#### EXERCISE OBJECTIVE:
Your output must hold every entry exactly as written and none of the pictures.
===== DATA FOR REVIEW =====
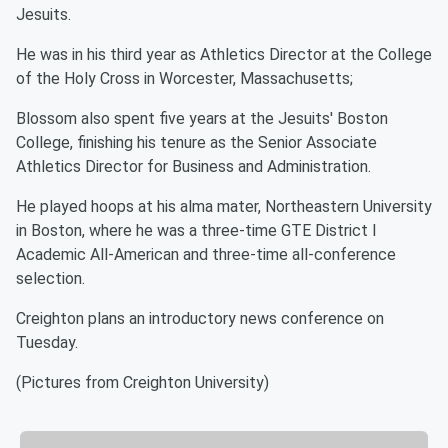
Jesuits.
He was in his third year as Athletics Director at the College
of the Holy Cross in Worcester, Massachusetts;
Blossom also spent five years at the Jesuits' Boston
College, finishing his tenure as the Senior Associate
Athletics Director for Business and Administration.
He played hoops at his alma mater, Northeastern University
in Boston, where he was a three-time GTE District I
Academic All-American and three-time all-conference
selection.
Creighton plans an introductory news conference on
Tuesday.
(Pictures from Creighton University)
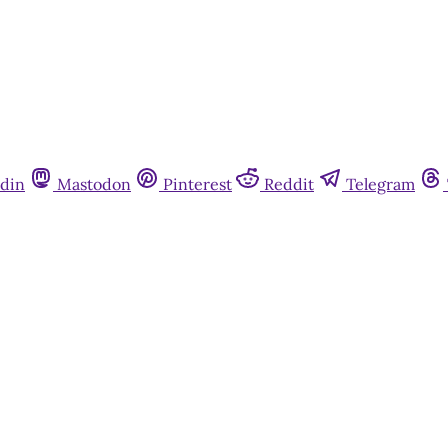
din
Mastodon
Pinterest
Reddit
Telegram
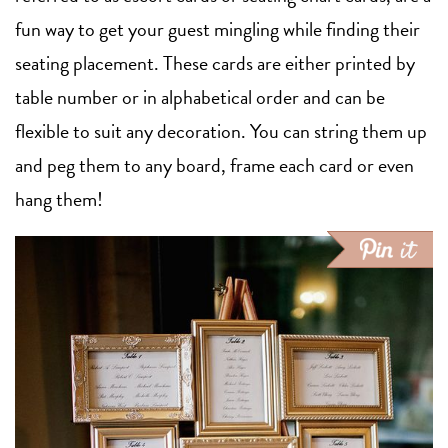
fun way to get your guest mingling while finding their
seating placement. These cards are either printed by
table number or in alphabetical order and can be
flexible to suit any decoration. You can string them up
and peg them to any board, frame each card or even
hang them!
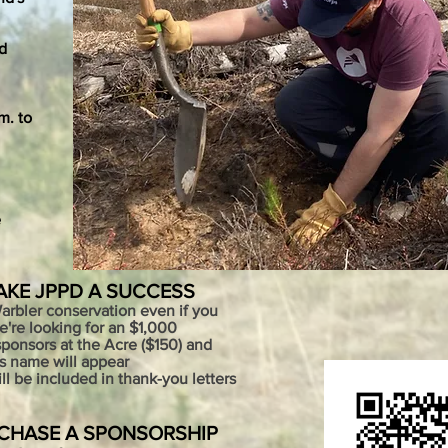
d
m. to
e
AKE JPPD A SUCCESS
Warbler conservation even if you
We're looking for an $1,000
ponsors at the Acre ($150) and
's name will appear
 be included in thank-you letters
RCHASE A SPONSORSHIP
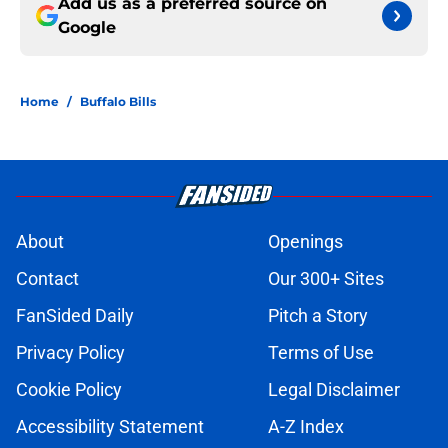
Add us as a preferred source on
Google
Home
/
Buffalo Bills
About
Openings
Contact
Our 300+ Sites
FanSided Daily
Pitch a Story
Privacy Policy
Terms of Use
Cookie Policy
Legal Disclaimer
Accessibility Statement
A-Z Index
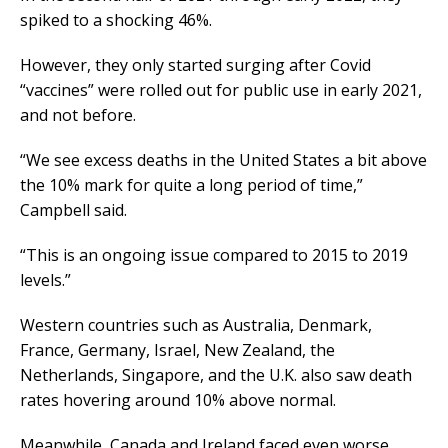
spiked to a shocking 46%.
However, they only started surging after Covid
“vaccines” were rolled out for public use in early 2021,
and not before.
“We see excess deaths in the United States a bit above
the 10% mark for quite a long period of time,”
Campbell said.
“This is an ongoing issue compared to 2015 to 2019
levels.”
Western countries such as Australia, Denmark,
France, Germany, Israel, New Zealand, the
Netherlands, Singapore, and the U.K. also saw death
rates hovering around 10% above normal.
Meanwhile, Canada and Ireland faced even worse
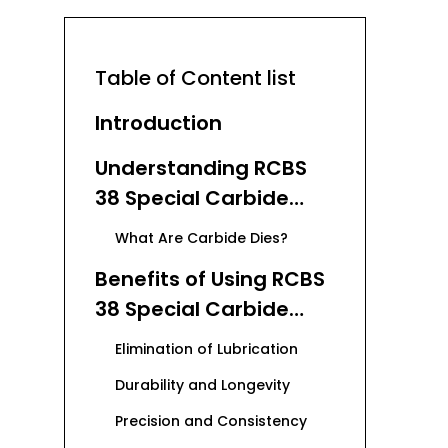
Table of Content list
Introduction
Understanding RCBS
38 Special Carbide
Dies
What Are Carbide Dies?
Benefits of Using RCBS
38 Special Carbide
Dies
Elimination of Lubrication
Durability and Longevity
Precision and Consistency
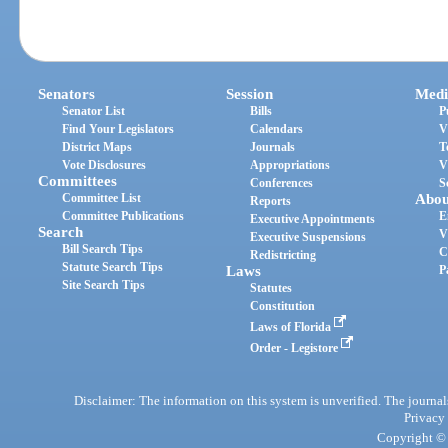
Senators
Session
Medi
Senator List
Bills
P
Find Your Legislators
Calendars
V
District Maps
Journals
T
Vote Disclosures
Appropriations
V
Committees
Conferences
S
Committee List
Abou
Reports
Committee Publications
E
Executive Appointments
Search
V
Executive Suspensions
Bill Search Tips
C
Redistricting
Statute Search Tips
Laws
P
Site Search Tips
Statutes
Constitution
Laws of Florida
Order - Legistore
Disclaimer: The information on this system is unverified. The journals
Privacy
Copyright © 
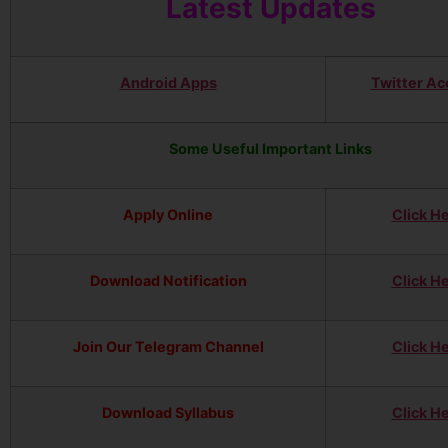
Latest Updates
Android Apps
Twitter Ac
Some Useful Important Links
Apply Online
Click H
Download Notification
Click H
Join Our Telegram Channel
Click H
Download Syllabus
Click H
=====
#### RESPONSE:
Jesuits.
He was in his third year as Athletics Director at the College
of the Holy Cross in Worcester, Massachusetts;
Blossom also spent five years at the Jesuits' Boston
College, finishing his tenure as the Senior Associate
Athletics Director for Business and Administration.
He played hoops at his alma mater, Northeastern University
in Boston, where he was a three-time GTE District I
Academic All-American and three-time all-conference
selection.
Creighton plans an introductory news conference on
Tuesday.
(Pictures from Creighton University)
din
Mastodon
Pinterest
Reddit
Telegram
fun way to get your guest mingling while finding their
seating placement. These cards are either printed by
table number or in alphabetical order and can be
flexible to suit any decoration. You can string them up
and peg them to any board, frame each card or even
hang them!
d
m. to
e
AKE JPPD A SUCCESS
Warbler conservation even if you
We're looking for an $1,000
ponsors at the Acre ($150) and
's name will appear
 be included in thank-you letters
RCHASE A SPONSORSHIP
Add us as a preferred source on
Google
Home
/
Buffalo Bills
About
Openings
Contact
Our 300+ Sites
FanSided Daily
Pitch a Story
Privacy Policy
Terms of Use
Cookie Policy
Legal Disclaimer
Accessibility Statement
A-Z Index
spiked to a shocking 46%.
However, they only started surging after Covid
“vaccines” were rolled out for public use in early 2021,
and not before.
“We see excess deaths in the United States a bit above
the 10% mark for quite a long period of time,”
Campbell said.
“This is an ongoing issue compared to 2015 to 2019
levels.”
Western countries such as Australia, Denmark,
France, Germany, Israel, New Zealand, the
Netherlands, Singapore, and the U.K. also saw death
rates hovering around 10% above normal.
Meanwhile, Canada and Ireland faced even worse
Table of Content list
Introduction
Understanding RCBS
38 Special Carbide
Dies
What Are Carbide Dies?
Benefits of Using RCBS
38 Special Carbide
Dies
Elimination of Lubrication
Durability and Longevity
Precision and Consistency
Senators
Session
Medi
Senator List
Bills
P
Find Your Legislators
Calendars
V
District Maps
Journals
T
Vote Disclosures
Appropriations
V
Committees
Conferences
S
Committee List
Abou
Reports
Committee Publications
E
Executive Appointments
Search
V
Executive Suspensions
Bill Search Tips
C
Redistricting
Statute Search Tips
Laws
P
Site Search Tips
Statutes
Constitution
Laws of Florida
Order - Legistore
Disclaimer: The information on this system is unverified. The journals
Privacy
Copyright © 
Latest Updates
Android Apps
Twitter Ac
Some Useful Important Links
Apply Online
Click H
Download Notification
Click H
Join Our Telegram Channel
Click H
Download Syllabus
Click H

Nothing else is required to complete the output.